01 Dec 2021

Louth must take a spin on the bus for meeting with Tyrone

Tyrone's Sean Kavanagh and Louth's Mick Fanning in action in 2008
There won’t, after all, be any need to yet again bring into question Drogheda Gaelic Grounds’ suitability as a venue for Championship football – at least not for the time being.

There won’t, after all, be any need to yet again bring into question Drogheda Gaelic Grounds’ suitability as a venue for Championship football – at least not for the time being.

Although first out of the hat when the draw for the All-Ireland qualifiers was made the day after last Sunday week’s Leinster rout by Kildare, Louth must take to the road for the meeting with Tyrone the weekend after next.

This will be the Wee County’s 24th outing in the 2001-introduced qualifiers. Three of those were against Tyrone, the first of them, in 2006, producing an exceptional game in Navan, arguably one on the finest a Louth team has been involved in since the turn into this century.

The Red Hands were defending All-Ireland champions, but on an evening when Paddy Keenan and Sean Kavanagh went head-to-head in a memorable midfield set-to, Keenan giving as good as he got, maybe even coming out on top, the Eamonn McEneaney-coached Louth were exceptional and more than a little unlucky to miss out. Eoin Mulligan’s very late extra-time point gave Tyrone a second chance, which they took on the following Saturday, winning the replay in Omagh by five points, 1-12 to 1-7.

There was more in it when the sides met two years later, in Drogheda, the visitors winning by 1-18 to 1-10 before going on to win the All-Ireland for the third time.

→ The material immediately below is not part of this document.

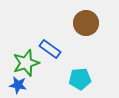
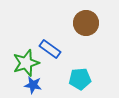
blue star: moved 15 px right
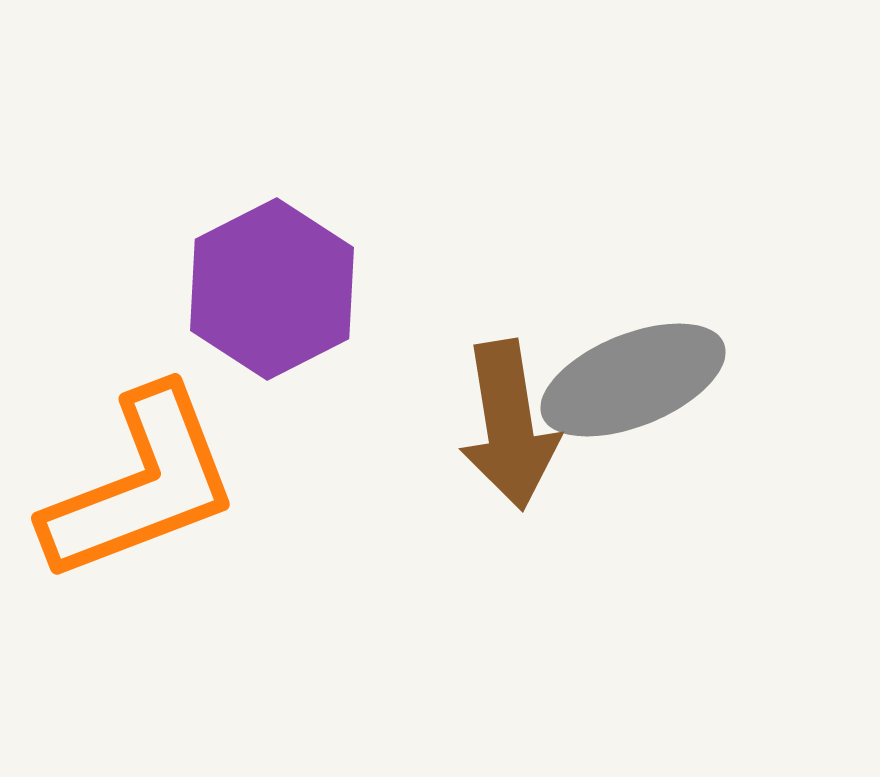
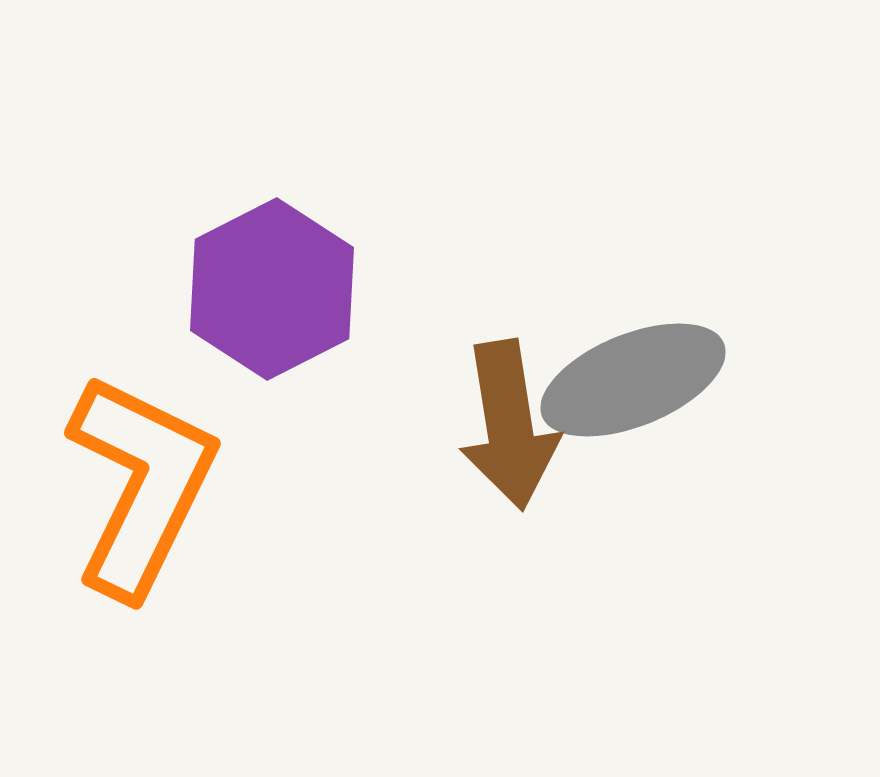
orange L-shape: rotated 43 degrees counterclockwise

Louth’s record in the qualifiers reads: won nine, drew one, lost 13. Three campaigns have run to three matches, including the first one. A win over Tipperary in 2001 was followed by a defeat of Offaly in Navan; but next time out, the game also taking place at Pairc Tailteann, Westmeath proved too good, winning by a goal.

Forward to 2005, and after the defeat of Waterford, Roscommon were accounted for. Next up was Monaghan, at Clones, and in a game that went mostly the home team’s way until Louth rallied, just one point divided the sides at the finish.

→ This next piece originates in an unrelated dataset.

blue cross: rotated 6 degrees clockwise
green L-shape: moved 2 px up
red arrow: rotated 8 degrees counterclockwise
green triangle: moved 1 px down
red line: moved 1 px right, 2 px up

Val Andrews was in charge of the team then. His successor, Eamonn McEneaney, having seen his side go so close to dumping the All-Ireland champions out of the competition the previous year, was calling the shots for the 2007 qualifiers which began with a hard-earned away win over Limerick. Kildare, in Newbridge, were next up, and with Paddy Keenan bagging a clinching goal late on, Louth won by 1-16 to 1-10.

It was then down to Portlaoise for a meeting with Cork, and again Louth left Leinster form behind, staying in the game to the very end before coming out on the wrong side of a 0-16 to 0-14 scoreline. Cork went on to contest the All-Ireland final, in which they were beaten by the team that had earlier in the season ended their Munster Championship hopes, arch-rivals Kerry.

Louth’s overall record at this stage of the competition may not be good, but there have been some notable performances. It is probably asking for too much for another the weekend after next, but we’ll do it anyway.